I get to run my first Half Marathon and pull a sub 2hour time. The rest of the month is followed by health issues unrelated to running and blogging becomes more difficult.

October.

Due to the health issues I am not allowed to run for two weeks. It seems like an eternity at a time when running would have been my escape. As a result I DNS a 5k I really wanted to do at the airport.  I ease back into running once cleared and run a virtual race to make up for it. It was a really had month for me mentally.

November

I run in the ice for the first time of the season. I skip the traditional Turkey Trot but go enjoy a nice relaxing trail run in Bent Creek instead. My goal was mainly to get my legs back but also train for a 5k to see how I improved.

December

I run the Jingle Bells 5k and get a new PR, jingling all the way which may or may not have cost me the 1st female place. Mid month my husband and I fly to Europe to spend Christmas with my family. We escape to Barcelona, Spain where we get two beautiful runs. I run in beautiful Toulouse, France; in my grand-parents town and on the trails at my Dad’s. While I cut back on the mileage to enjoy my family I feel very happy about finishing the year in such beautiful places. I end with one last run on the 31st, to get over the long flight back home.

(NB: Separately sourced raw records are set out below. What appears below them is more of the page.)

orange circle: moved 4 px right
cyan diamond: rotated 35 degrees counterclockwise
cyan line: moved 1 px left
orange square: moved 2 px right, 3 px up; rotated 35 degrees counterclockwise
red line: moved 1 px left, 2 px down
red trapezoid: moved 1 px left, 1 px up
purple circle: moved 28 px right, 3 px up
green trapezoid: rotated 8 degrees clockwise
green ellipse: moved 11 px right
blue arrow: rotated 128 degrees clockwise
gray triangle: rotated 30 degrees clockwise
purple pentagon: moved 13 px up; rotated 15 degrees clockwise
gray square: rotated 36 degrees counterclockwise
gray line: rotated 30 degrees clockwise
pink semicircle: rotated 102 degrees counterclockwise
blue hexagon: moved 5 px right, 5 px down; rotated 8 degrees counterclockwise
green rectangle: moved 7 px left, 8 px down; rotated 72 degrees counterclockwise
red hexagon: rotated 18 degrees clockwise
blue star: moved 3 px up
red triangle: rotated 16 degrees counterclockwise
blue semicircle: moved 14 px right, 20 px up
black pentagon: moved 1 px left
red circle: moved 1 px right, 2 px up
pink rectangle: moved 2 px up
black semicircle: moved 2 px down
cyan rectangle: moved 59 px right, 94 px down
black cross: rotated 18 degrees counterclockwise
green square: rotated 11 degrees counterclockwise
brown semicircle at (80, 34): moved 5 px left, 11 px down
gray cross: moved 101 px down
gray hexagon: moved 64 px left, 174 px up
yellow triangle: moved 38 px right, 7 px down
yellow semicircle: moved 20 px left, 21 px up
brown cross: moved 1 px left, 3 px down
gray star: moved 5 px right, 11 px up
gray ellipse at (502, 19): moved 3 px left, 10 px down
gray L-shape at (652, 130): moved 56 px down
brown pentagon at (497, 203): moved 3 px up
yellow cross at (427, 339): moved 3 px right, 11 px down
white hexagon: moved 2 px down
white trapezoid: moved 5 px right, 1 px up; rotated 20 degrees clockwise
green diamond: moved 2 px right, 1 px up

Did you achieved your goals this year?

An Escape to Europe

Romanesque Church (10th-11th century), Merens Les Vals, French PyreneesMy blog has been very quiet in the past few weeks for the simple reason that we were away in Europe. The trip was planned since May but I didn’t want the dates to be known online. With the running I know my name can be found online with a little search and I had no wish invite unwanted people into our home while we were gone.

I cut back on mileage during the last two weeks of December, keeping it to barely 14 miles. There were days when I wanted to run but preferred to take time with my family. After all I can run all year round but my family is thousands of miles away and spending Christmas with them is a rare thing those days. The last time I was in France for Christmas was 2004, the year I met my husband. Somehow we’ve spend every Christmas together since then. This year was also my Mom’s family Christmas family reunion. It had been 8 years since I got to take part in it and I cherished every single moments of this. If you’re curious about Christmas in France, head over to my other blog.

I’m looking forward to share our runs in Europe. We escaped to Barcelona, Spain for two days and did two beautiful runs there. I also realized how difficult it can be to run not only on vacation but when you are not familiar with the place. I ran twice in Toulouse. I took my husband on his two longest runs ever. I ran in the mountains with my brother and husband, went skiing with my dad in my childhood home. It was a real treat that I will cherish for years to come.